# Canopy Weight



## wags91m (Dec 18, 2010)

I am hoping this is the appropriate area to ask this question. I am building a canopy for my aquarium, and it is all wood, I dont have a total weight for it, but I have a 20H tank. Just wondering what weight I need to stay below to be in the "safe zone" it may only be 20 gallons, but 20 gallons of water and the smell of dead fish is not something I would like to come home to. 

Thanks in advance.


----------



## blindkiller85 (Jan 8, 2011)

Alot of people use 1/2" poplar for making hoods with 2x4 and 1x6 bracings. Most people I see with over a 50 gallon tank weighs atleast 50 lbs and sometimes upwards of 150 lbs. I'd imagine that honestly your final weight does not exceed 30lbs I can't see it being a problem at all. None the less, it takes talent to honestly exceed 30 lbs on a 20H tank. 

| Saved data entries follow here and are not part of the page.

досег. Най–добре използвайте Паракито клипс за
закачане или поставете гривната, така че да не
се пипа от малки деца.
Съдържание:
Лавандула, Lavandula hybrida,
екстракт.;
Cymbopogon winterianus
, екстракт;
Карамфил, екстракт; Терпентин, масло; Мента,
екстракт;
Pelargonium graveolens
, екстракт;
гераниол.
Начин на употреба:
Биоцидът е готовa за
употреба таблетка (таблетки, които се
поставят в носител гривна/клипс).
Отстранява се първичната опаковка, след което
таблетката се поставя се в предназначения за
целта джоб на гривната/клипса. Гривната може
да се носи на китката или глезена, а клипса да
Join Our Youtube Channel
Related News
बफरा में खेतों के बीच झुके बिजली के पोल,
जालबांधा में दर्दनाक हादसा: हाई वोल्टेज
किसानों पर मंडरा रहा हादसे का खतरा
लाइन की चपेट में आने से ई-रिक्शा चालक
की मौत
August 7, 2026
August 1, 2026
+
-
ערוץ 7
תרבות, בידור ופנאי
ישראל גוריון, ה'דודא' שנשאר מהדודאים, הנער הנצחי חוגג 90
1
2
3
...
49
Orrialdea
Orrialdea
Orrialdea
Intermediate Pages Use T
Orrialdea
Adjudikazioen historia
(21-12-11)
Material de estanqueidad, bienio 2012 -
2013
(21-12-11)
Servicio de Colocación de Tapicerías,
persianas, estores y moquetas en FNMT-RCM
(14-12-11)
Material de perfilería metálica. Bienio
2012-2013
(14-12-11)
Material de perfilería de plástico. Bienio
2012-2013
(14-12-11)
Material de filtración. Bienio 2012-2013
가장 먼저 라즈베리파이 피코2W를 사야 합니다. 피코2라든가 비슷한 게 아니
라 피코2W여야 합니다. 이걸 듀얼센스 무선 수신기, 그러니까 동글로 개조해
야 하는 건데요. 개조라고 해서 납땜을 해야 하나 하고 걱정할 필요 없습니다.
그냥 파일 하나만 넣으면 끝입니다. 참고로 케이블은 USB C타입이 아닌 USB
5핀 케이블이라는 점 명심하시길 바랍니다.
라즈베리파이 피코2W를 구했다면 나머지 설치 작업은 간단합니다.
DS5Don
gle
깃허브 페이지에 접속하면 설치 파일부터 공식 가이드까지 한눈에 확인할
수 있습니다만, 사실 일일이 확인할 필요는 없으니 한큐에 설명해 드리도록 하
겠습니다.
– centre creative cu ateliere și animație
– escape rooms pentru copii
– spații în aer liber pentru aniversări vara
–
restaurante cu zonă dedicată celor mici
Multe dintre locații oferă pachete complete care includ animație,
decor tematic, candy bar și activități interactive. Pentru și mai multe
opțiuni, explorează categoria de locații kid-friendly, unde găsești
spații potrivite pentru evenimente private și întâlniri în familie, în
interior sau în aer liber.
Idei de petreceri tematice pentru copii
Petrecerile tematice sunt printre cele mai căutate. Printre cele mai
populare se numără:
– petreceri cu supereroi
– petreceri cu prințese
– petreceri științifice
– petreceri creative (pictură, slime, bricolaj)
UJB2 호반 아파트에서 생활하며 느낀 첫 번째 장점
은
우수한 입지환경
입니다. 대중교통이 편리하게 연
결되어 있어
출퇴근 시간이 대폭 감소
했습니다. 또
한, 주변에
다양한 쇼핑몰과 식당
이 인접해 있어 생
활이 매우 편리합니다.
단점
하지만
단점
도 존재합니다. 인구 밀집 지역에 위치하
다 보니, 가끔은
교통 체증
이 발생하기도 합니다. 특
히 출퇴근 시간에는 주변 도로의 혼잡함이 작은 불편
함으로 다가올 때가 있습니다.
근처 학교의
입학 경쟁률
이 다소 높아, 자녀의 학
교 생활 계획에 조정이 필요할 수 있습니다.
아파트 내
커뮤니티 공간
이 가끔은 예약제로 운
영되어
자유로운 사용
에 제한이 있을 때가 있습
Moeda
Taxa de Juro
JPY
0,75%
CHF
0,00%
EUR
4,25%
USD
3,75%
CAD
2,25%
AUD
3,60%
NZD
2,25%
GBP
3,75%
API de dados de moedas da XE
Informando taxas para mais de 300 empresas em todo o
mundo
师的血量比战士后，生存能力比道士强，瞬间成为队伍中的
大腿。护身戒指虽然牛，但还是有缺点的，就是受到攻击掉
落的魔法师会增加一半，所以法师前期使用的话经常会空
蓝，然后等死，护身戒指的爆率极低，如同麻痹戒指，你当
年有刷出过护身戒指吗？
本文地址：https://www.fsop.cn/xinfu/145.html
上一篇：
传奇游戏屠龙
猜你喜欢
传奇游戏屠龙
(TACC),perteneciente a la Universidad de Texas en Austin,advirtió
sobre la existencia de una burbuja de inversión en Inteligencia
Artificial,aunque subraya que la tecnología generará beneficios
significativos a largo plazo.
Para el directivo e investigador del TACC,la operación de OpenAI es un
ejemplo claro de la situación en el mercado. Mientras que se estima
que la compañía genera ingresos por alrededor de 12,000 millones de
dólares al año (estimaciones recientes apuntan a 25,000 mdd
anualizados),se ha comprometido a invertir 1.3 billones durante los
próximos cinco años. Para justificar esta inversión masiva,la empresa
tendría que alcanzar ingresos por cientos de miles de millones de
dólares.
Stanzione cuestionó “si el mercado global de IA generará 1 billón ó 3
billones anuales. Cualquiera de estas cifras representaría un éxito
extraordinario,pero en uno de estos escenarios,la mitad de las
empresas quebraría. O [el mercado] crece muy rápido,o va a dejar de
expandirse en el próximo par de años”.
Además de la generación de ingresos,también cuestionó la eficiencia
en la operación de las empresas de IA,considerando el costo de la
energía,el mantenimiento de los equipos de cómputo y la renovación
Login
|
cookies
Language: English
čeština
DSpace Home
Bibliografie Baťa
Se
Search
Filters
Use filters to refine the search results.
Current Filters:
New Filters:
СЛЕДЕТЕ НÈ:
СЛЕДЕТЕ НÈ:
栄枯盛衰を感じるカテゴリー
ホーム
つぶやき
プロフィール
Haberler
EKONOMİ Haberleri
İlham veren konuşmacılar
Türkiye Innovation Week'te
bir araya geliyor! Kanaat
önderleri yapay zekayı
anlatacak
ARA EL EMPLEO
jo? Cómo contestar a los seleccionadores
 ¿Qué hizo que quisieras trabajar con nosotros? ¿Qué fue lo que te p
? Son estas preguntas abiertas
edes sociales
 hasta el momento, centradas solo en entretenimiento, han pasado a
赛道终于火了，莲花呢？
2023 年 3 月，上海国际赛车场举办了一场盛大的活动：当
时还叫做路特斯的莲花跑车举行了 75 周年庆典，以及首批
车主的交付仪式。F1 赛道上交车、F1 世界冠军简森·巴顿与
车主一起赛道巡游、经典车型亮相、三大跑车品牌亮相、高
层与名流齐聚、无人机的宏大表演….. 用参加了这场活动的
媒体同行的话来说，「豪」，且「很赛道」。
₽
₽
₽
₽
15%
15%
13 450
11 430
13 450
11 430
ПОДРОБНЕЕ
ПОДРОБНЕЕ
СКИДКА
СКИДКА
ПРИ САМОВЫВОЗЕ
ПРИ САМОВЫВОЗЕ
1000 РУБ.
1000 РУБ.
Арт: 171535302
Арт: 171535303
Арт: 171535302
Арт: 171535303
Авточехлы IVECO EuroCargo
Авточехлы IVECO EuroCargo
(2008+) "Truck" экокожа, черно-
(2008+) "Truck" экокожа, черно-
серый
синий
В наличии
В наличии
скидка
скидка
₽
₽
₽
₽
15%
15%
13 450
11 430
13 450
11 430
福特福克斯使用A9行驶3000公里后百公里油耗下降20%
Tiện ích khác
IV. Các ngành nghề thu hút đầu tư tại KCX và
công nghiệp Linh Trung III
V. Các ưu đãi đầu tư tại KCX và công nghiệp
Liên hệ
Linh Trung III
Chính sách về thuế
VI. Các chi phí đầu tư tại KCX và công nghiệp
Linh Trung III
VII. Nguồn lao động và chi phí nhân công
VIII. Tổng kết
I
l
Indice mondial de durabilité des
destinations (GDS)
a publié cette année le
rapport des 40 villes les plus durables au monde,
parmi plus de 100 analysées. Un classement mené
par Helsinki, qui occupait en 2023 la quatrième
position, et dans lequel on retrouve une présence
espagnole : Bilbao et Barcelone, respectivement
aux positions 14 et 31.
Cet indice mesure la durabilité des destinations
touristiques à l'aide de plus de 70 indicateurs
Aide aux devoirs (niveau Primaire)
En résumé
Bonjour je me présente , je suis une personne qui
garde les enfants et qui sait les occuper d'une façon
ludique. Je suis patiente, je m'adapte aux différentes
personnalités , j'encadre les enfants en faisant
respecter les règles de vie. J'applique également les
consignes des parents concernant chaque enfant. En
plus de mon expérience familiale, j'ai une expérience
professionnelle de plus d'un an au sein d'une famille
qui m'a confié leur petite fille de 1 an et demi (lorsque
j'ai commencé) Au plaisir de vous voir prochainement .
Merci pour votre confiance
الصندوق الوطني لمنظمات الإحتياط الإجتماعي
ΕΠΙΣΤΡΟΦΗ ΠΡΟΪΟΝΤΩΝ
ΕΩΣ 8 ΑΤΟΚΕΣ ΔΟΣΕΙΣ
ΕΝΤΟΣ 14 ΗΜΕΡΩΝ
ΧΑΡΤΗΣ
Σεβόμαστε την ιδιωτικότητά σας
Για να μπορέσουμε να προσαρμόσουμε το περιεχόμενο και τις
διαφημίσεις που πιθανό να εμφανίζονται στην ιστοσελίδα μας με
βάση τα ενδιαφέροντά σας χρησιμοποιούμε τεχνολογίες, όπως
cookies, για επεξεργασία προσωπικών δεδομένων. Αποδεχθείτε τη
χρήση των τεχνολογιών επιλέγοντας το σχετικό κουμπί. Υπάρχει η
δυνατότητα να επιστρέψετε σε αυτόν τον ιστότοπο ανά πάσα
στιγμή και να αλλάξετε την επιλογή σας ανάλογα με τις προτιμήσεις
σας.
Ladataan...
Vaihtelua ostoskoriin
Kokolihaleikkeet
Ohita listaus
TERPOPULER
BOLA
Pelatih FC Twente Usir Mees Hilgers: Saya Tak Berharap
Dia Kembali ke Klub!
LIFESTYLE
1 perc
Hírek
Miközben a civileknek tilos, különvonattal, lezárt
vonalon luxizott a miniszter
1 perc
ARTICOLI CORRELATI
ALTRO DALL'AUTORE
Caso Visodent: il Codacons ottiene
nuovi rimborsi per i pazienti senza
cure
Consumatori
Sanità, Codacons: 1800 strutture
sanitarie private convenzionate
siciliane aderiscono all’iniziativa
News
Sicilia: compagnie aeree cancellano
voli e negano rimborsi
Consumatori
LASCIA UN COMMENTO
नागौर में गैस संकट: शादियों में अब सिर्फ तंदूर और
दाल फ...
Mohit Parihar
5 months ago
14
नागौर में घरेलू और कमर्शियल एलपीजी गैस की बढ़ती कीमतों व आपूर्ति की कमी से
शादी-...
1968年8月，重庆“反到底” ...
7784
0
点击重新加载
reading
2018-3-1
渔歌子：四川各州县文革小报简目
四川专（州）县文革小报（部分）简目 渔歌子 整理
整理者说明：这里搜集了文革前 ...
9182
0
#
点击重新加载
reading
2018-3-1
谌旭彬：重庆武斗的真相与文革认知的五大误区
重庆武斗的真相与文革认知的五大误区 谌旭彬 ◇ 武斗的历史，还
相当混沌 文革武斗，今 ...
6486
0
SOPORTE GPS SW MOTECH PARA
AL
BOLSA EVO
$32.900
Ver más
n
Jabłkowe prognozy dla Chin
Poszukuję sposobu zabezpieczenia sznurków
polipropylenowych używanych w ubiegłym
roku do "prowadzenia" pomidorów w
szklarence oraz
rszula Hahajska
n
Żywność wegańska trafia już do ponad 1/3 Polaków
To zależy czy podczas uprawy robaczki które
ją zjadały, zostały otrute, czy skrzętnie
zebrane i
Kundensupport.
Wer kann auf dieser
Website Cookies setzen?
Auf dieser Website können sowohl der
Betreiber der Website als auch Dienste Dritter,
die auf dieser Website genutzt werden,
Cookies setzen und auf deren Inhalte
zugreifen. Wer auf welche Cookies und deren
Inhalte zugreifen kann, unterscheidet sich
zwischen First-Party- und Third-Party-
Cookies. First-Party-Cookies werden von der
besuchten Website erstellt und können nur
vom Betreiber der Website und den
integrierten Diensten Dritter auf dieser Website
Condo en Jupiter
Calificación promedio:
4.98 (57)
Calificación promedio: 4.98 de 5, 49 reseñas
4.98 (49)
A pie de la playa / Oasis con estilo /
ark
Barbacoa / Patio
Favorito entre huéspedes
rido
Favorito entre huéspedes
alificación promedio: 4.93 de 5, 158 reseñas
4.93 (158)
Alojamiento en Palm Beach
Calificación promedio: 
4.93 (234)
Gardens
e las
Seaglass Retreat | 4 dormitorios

I would personally use 1/2 ply with a wood vinyl cover (or polyurethane/stain) or go with poplar (which is more expensive) and 1x2's or 2x2's. Basic quality of the frame is the necessity. Brace the entire tank or atleast 3 sides (as in left and right side and the back) and make sure it's good, flat and level. Any unnecessary weight that's not distributed equally on ATLEAST 2 sides will or very easily can cause a crack in the tank.


----------